On Friday 29 October, Becta released a report entitled 'School Management Information Systems and Value for Money 2010'.

The report sets out a series of recommendations with the emphasis placed on local authorities to review school's Management Information System (MIS) arrangements, procurement approach and examine whether alternative options would deliver better value.

Key findings, which echo Becta's 2005 study, suggest that the school MIS market is:

  • Still uncompetitive;
  • Still dominated by a single supplier;
  • Still distorted due to the impact of the statutory returns process which increases costs;
  • Still characterised by a lack of understanding of the relevant EU and UK procurement regulations at the local authority level, and concerns round the cost of change;
  • Still impeded by a lack of a mandated interoperability standard; and
  • Still supported by specialist teams, almost always operating at the individual Local Authority level, and consequently unable to take advantage of economies of scale.

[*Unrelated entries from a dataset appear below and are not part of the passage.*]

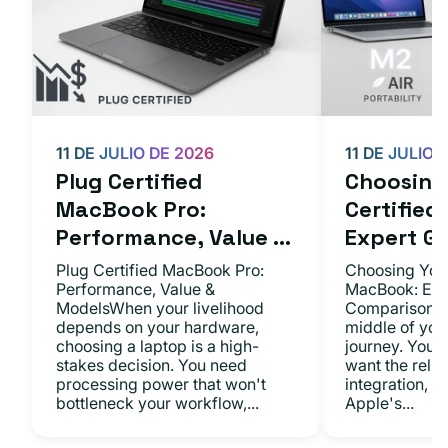
11 DE JULIO DE 2026
11 DE JULIO 
Plug Certified
Choosing 
MacBook Pro:
Certifie
Performance, Value ...
Expert Gu.
Plug Certified MacBook Pro:
Choosing Your
Performance, Value &
MacBook: Exp
ModelsWhen your livelihood
ComparisonsYo
depends on your hardware,
middle of you
choosing a laptop is a high-
journey. You 
stakes decision. You need
want the relia
processing power that won't
integration, a
bottleneck your workflow,...
Apple's...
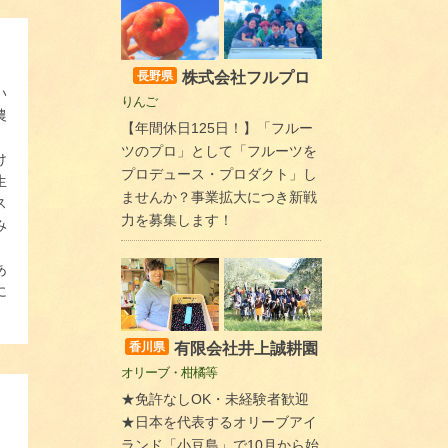
株式会社フルプロ
長野県
い
りんご
農
【年間休日125日！】「フルー
ツのプロ」として「フルーツを
け
プロデュース・プロダクト」し
生
ませんか？事業拡大につき新戦
ス
力を募集します！
み
あ
に
有限会社井上誠耕園
香川県
オリーブ・柑橘等
★免許なしOK・未経験者歓迎
★日本を代表するオリーブアイ
ランド「小豆島」で10月から始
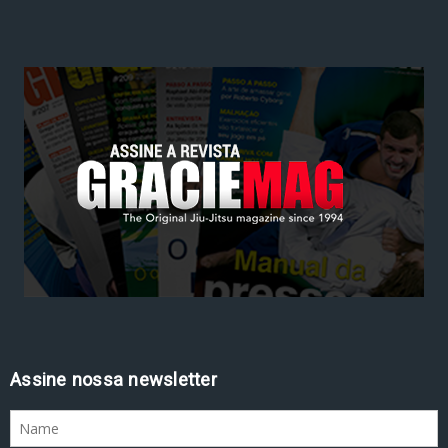
Assine nossa newsletter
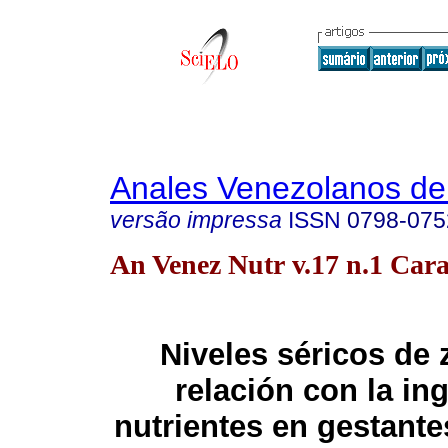
Anales Venezolanos de 
versão impressa
ISSN
0798-075
An Venez Nutr v.17 n.1 Cara
Niveles séricos de 
relación con la in
nutrientes en gestante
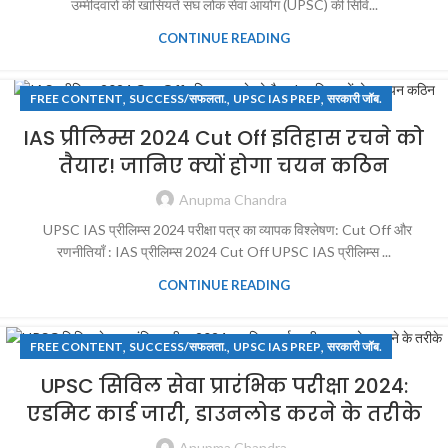
उम्मीदवारों की खासियतें संघ लोक सेवा आयोग (UPSC) की सिवि...
CONTINUE READING
,
,
,
FREE CONTENT
SUCCESS/सफलता.
UPSC IAS PREP
सरकारी जॉब.
IAS प्रीलिम्स 2024 Cut Off इतिहास रचने को
तैयार! जानिए क्यों होगा चयन कठिन
Anupma Chandra
UPSC IAS प्रीलिम्स 2024 परीक्षा पत्र का व्यापक विश्लेषण: Cut Off और
रणनीतियाँ : IAS प्रीलिम्स 2024 Cut Off UPSC IAS प्रीलिम्स ...
CONTINUE READING
,
,
,
FREE CONTENT
SUCCESS/सफलता.
UPSC IAS PREP
सरकारी जॉब.
UPSC सिविल सेवा प्रारंभिक परीक्षा 2024:
एडमिट कार्ड जारी, डाउनलोड करने के तरीके
Anupma Chandra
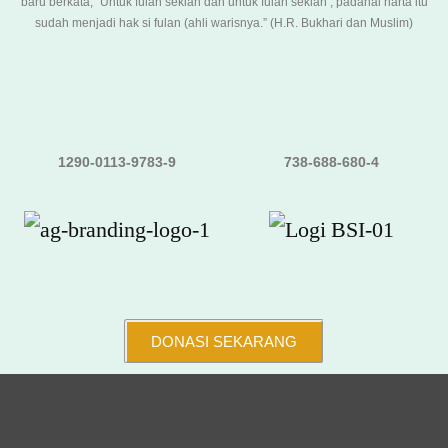
baru berkata, “Untuk fulan sekian dan untuk fulan sekian’, padahal harta itu
sudah menjadi hak si fulan (ahli warisnya.” (H.R. Bukhari dan Muslim)
1290-0113-9783-9
738-688-680-4
DONASI SEKARANG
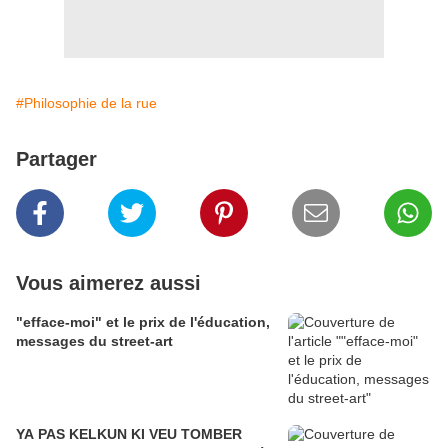
#Philosophie de la rue
Partager
Vous aimerez aussi
"efface-moi" et le prix de l'éducation,
messages du street-art
YA PAS KELKUN KI VEU TOMBER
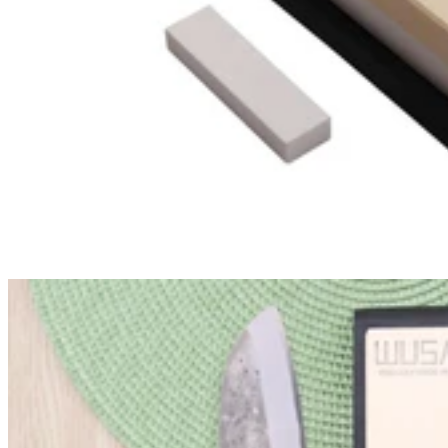
Kasumi
Kasumi
Couteau nakiri japonais Kasumi Kuro 16.5cm martelé damas 32
couches
179,90€
Prix:
15 jours
15 jours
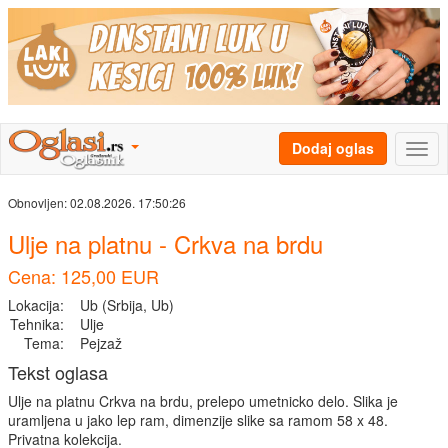
Dodaj oglas
Obnovljen:
02.08.2026. 17:50:26
Ulje na platnu - Crkva na brdu
Cena: 125,00 EUR
Lokacija:
Ub (Srbija, Ub)
Tehnika:
Ulje
Tema:
Pejzaž
Tekst oglasa
Ulje na platnu Crkva na brdu, prelepo umetnicko delo. Slika je
uramljena u jako lep ram, dimenzije slike sa ramom 58 x 48.
Privatna kolekcija.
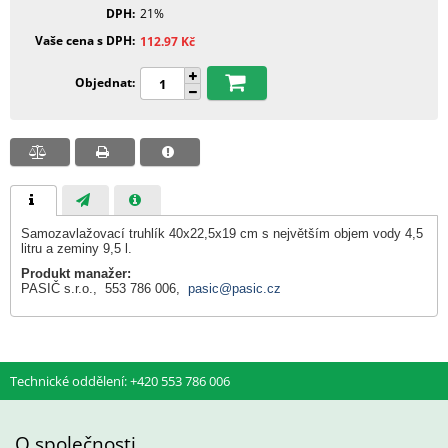
DPH
21%
Vaše cena s DPH
112.97
Kč
Objednat
Samozavlažovací truhlík 40x22,5x19 cm s největším objem vody 4,5
litru a zeminy 9,5 l.
Produkt manažer:
PASIČ s.r.o., 553 786 006,
pasic@pasic.cz
Technické oddělení: +420 553 786 006
O společnosti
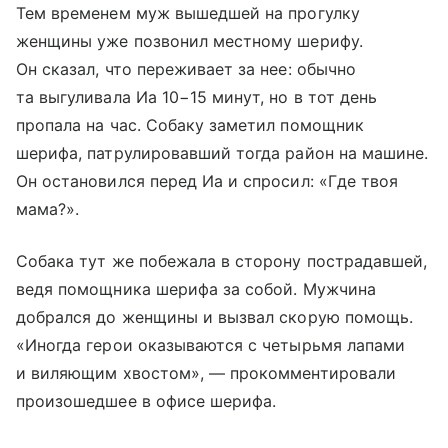
Тем временем муж вышедшей на прогулку
женщины уже позвонил местному шерифу.
Он сказал, что переживает за нее: обычно
та выгуливала Иа 10−15 минут, но в тот день
пропала на час. Собаку заметил помощник
шерифа, патрулировавший тогда район на машине.
Он остановился перед Иа и спросил: «Где твоя
мама?».
Собака тут же побежала в сторону пострадавшей,
ведя помощника шерифа за собой. Мужчина
добрался до женщины и вызвал скорую помощь.
«Иногда герои оказываются с четырьмя лапами
и виляющим хвостом», — прокомментировали
произошедшее в офисе шерифа.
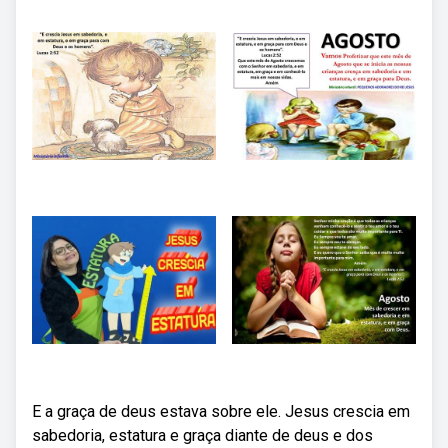
E a graça de deus estava sobre ele. Jesus crescia em
sabedoria, estatura e graça diante de deus e dos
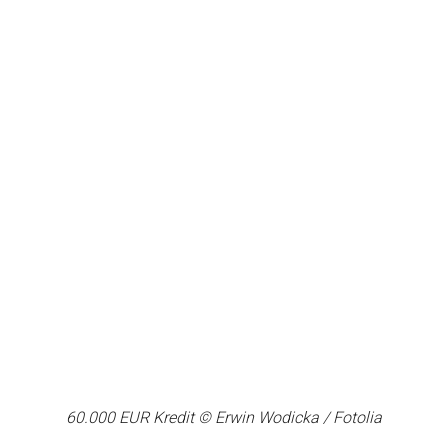
60.000 EUR Kredit © Erwin Wodicka / Fotolia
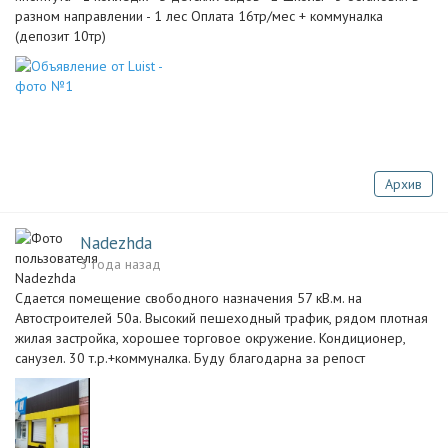
разном направлении - 1 лес Оплата 16тр/мес + коммуналка
(депозит 10тр)
Архив
Nadezhda
3 года назад
Сдается помещение свободного назначения 57 кВ.м. на
Автостроителей 50а. Высокий пешеходный трафик, рядом плотная
жилая застройка, хорошее торговое окружение. Кондиционер,
санузел. 30 т.р.+коммуналка. Буду благодарна за репост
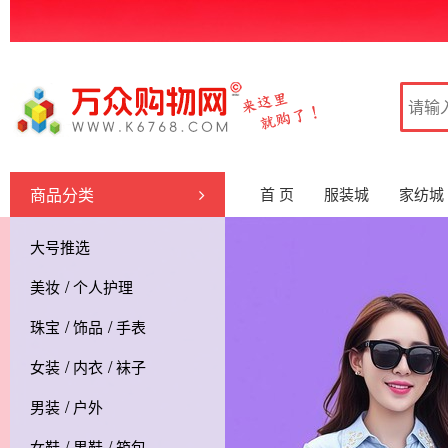
商品分类
首 页
服装城
家纺城
品牌街
大号推选
/
美妆
个人护理
/
/
珠宝
饰品
手表
/
/
女装
内衣
袜子
/
男装
户外
/
/
女鞋
男鞋
箱包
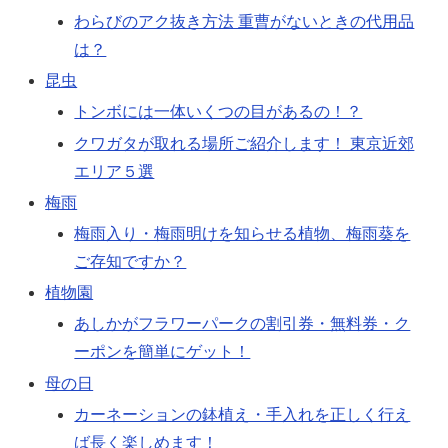
わらびのアク抜き方法 重曹がないときの代用品
は？
昆虫
トンボには一体いくつの目があるの！？
クワガタが取れる場所ご紹介します！ 東京近郊
エリア５選
梅雨
梅雨入り・梅雨明けを知らせる植物、梅雨葵を
ご存知ですか？
植物園
あしかがフラワーパークの割引券・無料券・ク
ーポンを簡単にゲット！
母の日
カーネーションの鉢植え・手入れを正しく行え
ば長く楽しめます！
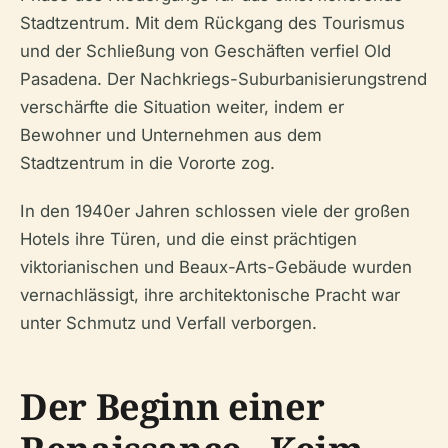
Stadtzentrum. Mit dem Rückgang des Tourismus
und der Schließung von Geschäften verfiel Old
Pasadena. Der Nachkriegs-Suburbanisierungstrend
verschärfte die Situation weiter, indem er
Bewohner und Unternehmen aus dem
Stadtzentrum in die Vororte zog.
In den 1940er Jahren schlossen viele der großen
Hotels ihre Türen, und die einst prächtigen
viktorianischen und Beaux-Arts-Gebäude wurden
vernachlässigt, ihre architektonische Pracht war
unter Schmutz und Verfall verborgen.
Der Beginn einer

Re-examining MIS strategy and how to achieve more with less:

Set against a backdrop of austerity, the report contributes to current thinking and debate covering how local authorities and schools can 'achieve more with less'. And the savings could be substantial. The report forecasts that over the five year lifetime of this parliament UK school MIS costs are likely to exceed £550m.

Against this cost, the report also recommends that local authorities investigate the cost savings that flow from adopting a hosted (or cloud-based) MIS system. Investment in web delivered MIS systems started in earnest following the 2005 report; three out of the four major MIS providers now have offerings in this area and RM's analysis suggests that a primary school moving to a cloud-based system can look to save around £1,000 per year.

Considering the legal implications:

Local authorities have been strongly encouraged to review their legal position, particularly where annual renewals have taken place without a competitive tender. As all involved in school MIS provision know, this happens more often than not. The study identified only 18 MIS-related procurements in the last five years, which have been through the formal Official Journal of the European Union (OJEU) tendering process. The number included five BSF projects.

Furthermore, local authorities have been steered to ensure that systems have been appropriately procured and if an 'appropriate procurement mechanism' cannot be organised in time, then the report offers a 'de minimis' requirement that allows for a limited extension of current services.

It's not that simple:

We also know that it's not that simple. Many schools and local authorities are concerned that the cost of change will outweigh the savings that can be made, and changing MIS does have challenges.

For a group of primary schools the changes are relatively straightforward. Including data migration and related training, a primary school can be up to speed with a new system in around a week. Secondary school changes tend to be more involved, and from experience, could take around a term to transition.

Overall positive news:

Overall, RM welcomes the thrust of the report, which serves as a useful reminder that it's worth stepping back to properly review the options and the relative benefits – both educational as well as economical.

Given many local authorities are already thinking about how they can 'achieve more with less' and potentially facing other difficult choices, it makes sense to review options for MIS systems. Most MIS arrangements are aligned with the April-to-April spending year, which means that it is unlikely Authorities will be able to complete a proper review before April 2011. Consequently, we envisage that April 2012 will see the greatest movements in the market.